━━ Supplied data

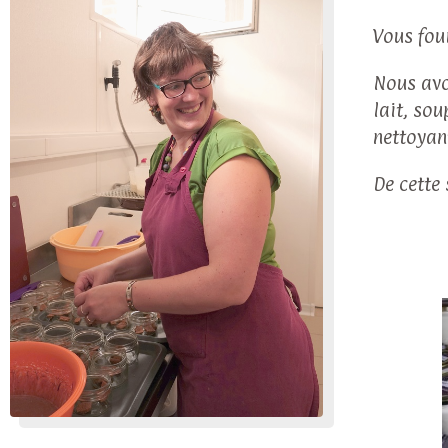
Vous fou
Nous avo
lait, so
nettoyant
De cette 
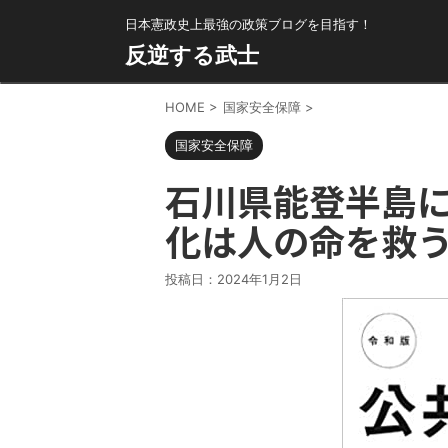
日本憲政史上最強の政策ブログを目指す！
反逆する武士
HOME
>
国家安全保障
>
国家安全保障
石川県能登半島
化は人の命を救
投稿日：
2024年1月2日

━━━━

# [Task objective]
From top to bottom, restate the records above exactly and omit every picture.

# [Task answer]
Vous fou
Nous avo
lait, so
nettoyant
De cette 
日本憲政史上最強の政策ブログを目指す！
反逆する武士
HOME
>
国家安全保障
>
国家安全保障
石川県能登半島
化は人の命を救
投稿日：
2024年1月2日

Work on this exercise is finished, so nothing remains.